DETROIT — In an apparent attempt to steal some thunder from General Motors Corp.'s ballyhooed Saturn project, Chrysler Corp. Chairman Lee Iacocca has vowed that Chrysler will build a new, import-fighting small car before GM's Saturn subcompact goes into production.
Ironically, the move comes less than a week after Iacocca said that Chrysler will triple its imports of Japanese-built small cars in response to the Reagan Administration's decision not to seek a fifth year of limits on Japanese auto imports.
In a private speech here Monday night to auto industry analysts and others from the financial community. Iacocca said Chrysler's new small-car project, code-named Liberty, will develop models with more advanced technology than anything now offered by the Japanese.
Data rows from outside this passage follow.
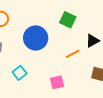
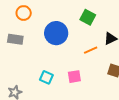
cyan square: (20, 73) -> (46, 77), moved, turned -32

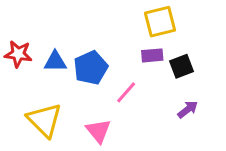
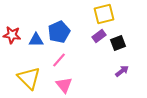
purple rectangle: (152, 55) -> (99, 36), turned -32
blue pentagon: (91, 68) -> (59, 32), moved
pink line: (126, 92) -> (59, 60), moved

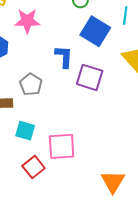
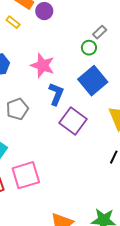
pink star: (27, 21) -> (43, 65), moved
pink square: (62, 146) -> (26, 175), turned -32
He indicated that the first cars will be introduced before GM's Saturn small car, which is scheduled to enter production in either the 1988 or 1989 model year.
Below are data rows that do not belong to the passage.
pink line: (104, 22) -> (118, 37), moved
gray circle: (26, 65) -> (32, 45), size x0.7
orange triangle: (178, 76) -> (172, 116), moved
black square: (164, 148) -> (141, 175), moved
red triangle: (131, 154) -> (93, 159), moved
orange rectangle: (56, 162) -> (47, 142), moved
A Chrysler spokesman confirmed the details of Iacocca's speech Tuesday, adding that the Liberty project is an expanded version of Chrysler's Concept 90, the company's 2-year-old effort to develop a domestic small car that could be cost competitive with Japanese imports.
Iacocca's speech comes as top executives at both Chrysler and Ford Motor Co. are becoming jealous of the massive publicity that GM is getting for its Saturn project. The intense media coverage over the last two months of GM's search for a site to build Saturn's manufacturing complex has brought a national spotlight to GM's efforts to compete more effectively with the Japanese.
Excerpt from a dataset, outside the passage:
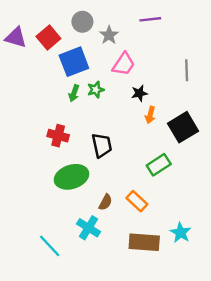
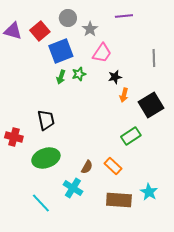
red cross: (58, 136) -> (14, 137), moved
black trapezoid: (102, 145) -> (46, 120), moved
green ellipse: (71, 177) -> (46, 158), moved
Executives at both Ford and Chrysler have privately voiced skepticism about whether Saturn warrants so much attention. They have pointed out that both Ford and Chrysler have similar projects--Ford's is called Project Alpha, while Chrysler's is now called Liberty (perhaps a play on Iacocca's deep involvement in the campaign to restore the Statue of Liberty).
But some analysts questioned the significance of Iacocca's pledge to beat Saturn to the showroom floor.
"Sure, Chrysler can come out with a new product before Saturn," said David Cole, director of the Center for the Study of Automotive Transportation at the University of Michigan. "But Saturn is more than just a new car, it is an attempt to transform the manufacturing processes used in the auto industry. And I would question whether Chrysler has the technological resources that General Motors has to do a total revolution in its manufacturing processes of the kind that Saturn represents."
Another reason Iacocca's pledge met with some skepticism is that it came just days after he announced that Chrysler was tripling its imports of small cars from Japan while de-emphasizing its domestic production of subcompacts.
In response to the Reagan Administration's decision not to urge Japan to extend auto import quotas for a fifth year, Iacocca said in New York last week that Chrysler's proposed P-car, a U.S.-built sub-compact scheduled to be introduced late in the 1986 model year, was being converted into a more expensive compact model that will not compete as directly with Japanese imports.